The Community Recovery Specialist (CRS) is a community based and integrated essential member of the Community Recovery Program team who works with participants, treatment providers and other community partners to encourage the recovery of program participants. The CRS is responsible for identifying and responding to individuals seeking treatment, connecting them to comprehensive Mental Health/Substance Abuse/Primary Care assessment and monitoring and ensuring ongoing treatment. This position works with the Program Director and Consortium members in organizing and maintaining community engagement and community advisory bodies. The CRS works closely with local County Human Services Departments and other community partners to ensure an integrated treatment plan that is person centered and team focused and reflects assessments of both psychosocial and recovery goals. From intake evaluation through discharge, the CRS provides support, structure, and accountability for the successful recovery of program participants.
Brief and long term consultation with patient, wrap-around care teams and recovery treatment, Case Management and monitoring of Medication Assisted Treatment for OUD/ Methamphetamine UD: including:
- Facilitate person to person contact with referral source and/or patient within 24 hours of initial contact with immediate guidance of emergency treatment.
- Facilitate commencement of services within 7 days of initial contact.
- Consultation and coordination of services with MAT PCPs and treatment team to enhance understanding of the patient and providers, provide decision support for MAT treatment planning and assist in the implementation and monitoring of biopsychosocial treatment plans.
- Interviews potential patients to assess needs for MAT services or referral elsewhere; counsels or provides recovery services for individuals to assist them in achieving productive social adjustments, reducing the impact of disabling disorders, and facilitating their achievement of living, vocational, recreational, and interpersonal goals.
- Facilitates Patient-Centered services plan providing coordination of clinical services and case management of patient clinical coordination as a member of a multi-disciplinary team. Working closely with the patient and providers to assure appropriate types of service are coordinated to assure continuity of care.
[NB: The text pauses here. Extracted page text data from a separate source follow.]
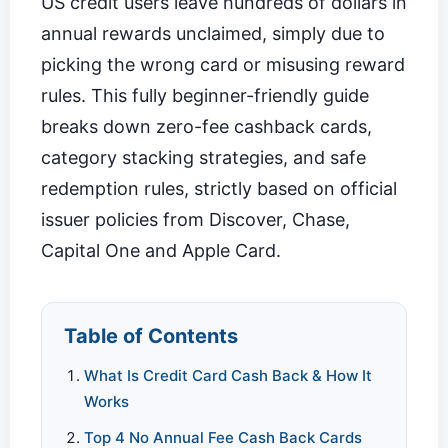
US credit users leave hundreds of dollars in
annual rewards unclaimed, simply due to
picking the wrong card or misusing reward
rules. This fully beginner-friendly guide
breaks down zero-fee cashback cards,
category stacking strategies, and safe
redemption rules, strictly based on official
issuer policies from Discover, Chase,
Capital One and Apple Card.
Table of Contents
What Is Credit Card Cash Back & How It
Works
Top 4 No Annual Fee Cash Back Cards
- Assist patient in scheduling and attending all appointments as required and identified in the treatment plan and as necessary for family and support systems. Staff transportation to appointments may need to be provided to assure attendance.
- Confers with and advises patient’s relatives to secure their understanding of and cooperation in treatment and rehabilitation programs.
- Cooperates, advises and works with other MAT - FHLC staff and outside agencies/practitioners regarding mutual patients.
- Educates patients and their families regarding their diagnosis, prognosis, treatment, and rehabilitation process.
- Manages the care of patients by assessing and referring them to public and private providers and monitoring their progress.
- Assists patients to obtain stable housing, food security, physical health care, benefits, transportation and other enabling services to enhance social determinants of health and improve overall health outcomes.
- Provides counseling, assistance and referral as needed for individuals experiencing difficulty in their stage of recovery or life matters.
- Provide community education on the Community Recovery Center. Conduct outreach to target populations to increase community awareness of services and improve access to care.
- Participates in an on-call rotation schedule.
- Other duties as assigned based on programmatic need.